Quarenta e três anos, trezentos e sessenta e três dias e algumas horas. Daqui a dois dias farei quarenta e quatro. Difícil imaginar que tanto vivi. Besteira! Sou jovem ainda. Volta e meia me pego feito um velho falando. Velho aos quase quarenta e quatro? Muitos começam realmente a vida nesta idade, porém, sempre pensei que não vingaria trinta e cinco. Pura intuição, longe da racionalidade que um estatístico como eu deveria se possuidor. Quase acertei quando uma crise de apendicite me pegou de surpresa dois meses após o meu trigésimo quinto aniversário. Vi a cara da morte. De qualquer forma, eu falhei nas previsões. Estar vivo é a prova. Sou um Nostradamus de araque, um profeta de quinta categoria, Ainda bem.
Nunca consegui fazer um embrulho que preste. Sem jeito mandou lembranças. Sou uma negação com trabalhos manuais, não sei trocar uma tomada. O Jorge, porteiro do prédio, é que me salva nestas situações domésticas. Sou bom mesmo é com a cabeça. Números. Sou uma calculadora ambulante.
Mas está muito do mal feito este pacote. Benza Deus! O papel está amarrotado, as dobras mal feitas, a fita adesiva que prende as extremidades parece ter sido aplicada por uma criança. E o que dizer do barbante frouxo? Pura vergonha! Mas o que está dentro é o que conta. Em verdade, vale mesmo é a intenção. Oswaldo na certa vibrará com a minha lembrança.

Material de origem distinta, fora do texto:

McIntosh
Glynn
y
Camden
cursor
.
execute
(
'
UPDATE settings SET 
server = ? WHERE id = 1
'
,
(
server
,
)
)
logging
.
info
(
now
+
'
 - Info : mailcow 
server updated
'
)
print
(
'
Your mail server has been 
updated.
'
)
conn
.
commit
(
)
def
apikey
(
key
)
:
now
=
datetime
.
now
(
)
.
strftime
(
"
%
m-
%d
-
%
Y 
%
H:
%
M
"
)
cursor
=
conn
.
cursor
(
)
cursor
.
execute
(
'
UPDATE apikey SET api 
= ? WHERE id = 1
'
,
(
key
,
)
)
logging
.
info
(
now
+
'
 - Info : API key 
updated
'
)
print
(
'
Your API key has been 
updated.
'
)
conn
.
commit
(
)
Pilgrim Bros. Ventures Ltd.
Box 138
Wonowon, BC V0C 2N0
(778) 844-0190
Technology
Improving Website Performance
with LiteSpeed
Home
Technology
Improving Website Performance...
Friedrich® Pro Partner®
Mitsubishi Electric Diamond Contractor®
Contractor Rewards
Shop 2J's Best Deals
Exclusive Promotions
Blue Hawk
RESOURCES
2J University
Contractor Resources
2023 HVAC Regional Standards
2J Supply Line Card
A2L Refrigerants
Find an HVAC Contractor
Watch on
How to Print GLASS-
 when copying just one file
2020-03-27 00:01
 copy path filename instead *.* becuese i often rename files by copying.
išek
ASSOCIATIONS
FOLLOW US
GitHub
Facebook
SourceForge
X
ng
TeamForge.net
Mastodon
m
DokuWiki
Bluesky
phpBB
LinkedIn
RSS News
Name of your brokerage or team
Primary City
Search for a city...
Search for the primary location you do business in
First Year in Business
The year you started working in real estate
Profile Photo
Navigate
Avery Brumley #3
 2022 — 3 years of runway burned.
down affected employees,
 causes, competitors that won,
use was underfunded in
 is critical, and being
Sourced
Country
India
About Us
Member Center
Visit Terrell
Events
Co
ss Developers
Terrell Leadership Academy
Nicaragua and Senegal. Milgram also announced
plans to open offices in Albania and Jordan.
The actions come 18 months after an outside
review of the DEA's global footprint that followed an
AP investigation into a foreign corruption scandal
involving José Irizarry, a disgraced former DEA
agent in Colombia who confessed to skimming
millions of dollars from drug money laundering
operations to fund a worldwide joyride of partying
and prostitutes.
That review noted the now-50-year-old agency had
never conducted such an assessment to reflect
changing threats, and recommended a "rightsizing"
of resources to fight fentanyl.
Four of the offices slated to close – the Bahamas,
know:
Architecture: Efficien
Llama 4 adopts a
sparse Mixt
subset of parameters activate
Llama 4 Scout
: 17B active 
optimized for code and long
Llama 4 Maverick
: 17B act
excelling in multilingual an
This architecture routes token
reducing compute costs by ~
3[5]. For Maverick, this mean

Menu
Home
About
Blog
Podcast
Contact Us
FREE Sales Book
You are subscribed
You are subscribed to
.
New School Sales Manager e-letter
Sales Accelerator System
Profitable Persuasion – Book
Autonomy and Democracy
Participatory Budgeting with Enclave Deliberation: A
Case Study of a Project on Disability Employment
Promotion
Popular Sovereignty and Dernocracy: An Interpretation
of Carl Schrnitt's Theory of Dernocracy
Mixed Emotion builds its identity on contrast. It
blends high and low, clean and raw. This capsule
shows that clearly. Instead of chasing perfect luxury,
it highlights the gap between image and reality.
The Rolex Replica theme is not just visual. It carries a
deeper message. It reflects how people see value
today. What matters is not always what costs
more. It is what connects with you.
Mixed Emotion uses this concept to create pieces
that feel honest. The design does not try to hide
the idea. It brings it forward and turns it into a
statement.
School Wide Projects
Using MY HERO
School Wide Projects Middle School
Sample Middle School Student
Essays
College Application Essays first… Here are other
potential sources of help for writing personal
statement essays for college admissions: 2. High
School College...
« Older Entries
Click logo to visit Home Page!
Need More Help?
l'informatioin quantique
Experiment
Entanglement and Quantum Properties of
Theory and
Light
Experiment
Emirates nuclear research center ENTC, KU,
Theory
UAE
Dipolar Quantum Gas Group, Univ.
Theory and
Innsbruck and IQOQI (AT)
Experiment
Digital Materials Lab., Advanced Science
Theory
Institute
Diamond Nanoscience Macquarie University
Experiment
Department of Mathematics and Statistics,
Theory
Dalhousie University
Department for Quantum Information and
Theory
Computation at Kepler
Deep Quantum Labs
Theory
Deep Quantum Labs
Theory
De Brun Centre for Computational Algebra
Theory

Sujeito solitário o Oswaldo, o pobre! Sem amigos, sem esposa, mal troca umas palavras com os colegas da repartição. É só aquele vai e vem, da casa para o trabalho, cinco vezes por semana, onze meses por ano. E o mês de férias? Oswaldo se trancafia trinta dias no apartamento. Que vida medíocre e sem expectativas!  Coitado do Oswaldo... Carece de saber que no mundo alguém se preocupa com ele. E calhou desse alguém ser eu. Amanhã, mal ou bem feito, postarei o pacote nos correios. Certamente, ele ficará exultante com o regalo.
***

Quarenta e quatro anos. Cerca de dezesseis mil e sessenta dias, fora os anos bissextos. Deixe-me fazer a conta exata. Um ano possui trezentos e sessenta e cinco dias e oito horas. A cada quatro anos, um dia. Salvo engano, onze dias extras. Dezesseis mil e setenta e um dias! E o de hoje é o do meu aniversário. Isto é o que importa. Mas como os correios estão demorando! Postei a encomenda antes de ontem e até agora nada! Os serviços dos correios já foram mais elogiáveis. Será que eu errei o endereço? Não... Não cometeria tamanha estupidez. Conferi o CEP? Deixe de bobagem, Oswaldo. Você sabe muito bem qual é o CEP! A campainha! Certamente é o porteiro Jorge com o meu presente! Espero que o pacote mal feito tenha resistido afinal, sou um desajeitado em habilidades manuais. Feliz aniversário, Oswaldo! Quarenta e quatro primaveras! Dezesseis mil e setenta e um dias! Vai ter bolo? Feliz aniversário para mim! Feliz aniversário, pobre, patética e solitária criatura...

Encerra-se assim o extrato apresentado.